Maximal uptake limitations
The second part of the discussion laboratory analyses maximum oxygen uptake and its limiting factors. The main ones refer to cardiac output and skeletal muscle limitations. Maximal cardiac output is thought to be of paramount importance when it comes to VO2 max differences as there is little variation in maximal heart rate and oxygen extraction. During exercise there is a small amount of oxygen to be extracted from the blood which suggests that blood flow increase is the only improvement to be made when exercising.

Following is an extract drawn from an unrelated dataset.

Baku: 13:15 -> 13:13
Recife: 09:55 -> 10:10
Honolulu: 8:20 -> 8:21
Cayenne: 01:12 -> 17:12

Furthermore, previous literature has shown that maximum oxygen uptake is also limited by oxygen carrying capacity, so increasing the haematocrit by blood doping would result in a higher haemoglobin content so therefore an increased oxygen carrying capacity (Basett, 2000). From the skeletal muscle point of view, researchers have discovered that oxygen diffuses between the surface of the red blood cell and the sarcolemma where the pressure of oxygen significantly lowers. However, the experiment was performed on canine skeletal muscle so it is hard to determine if these findings apply to human performance. To conclude, the limiting factors of oxygen uptake have several causes but oxygen carrying capacity seems to be the most significant.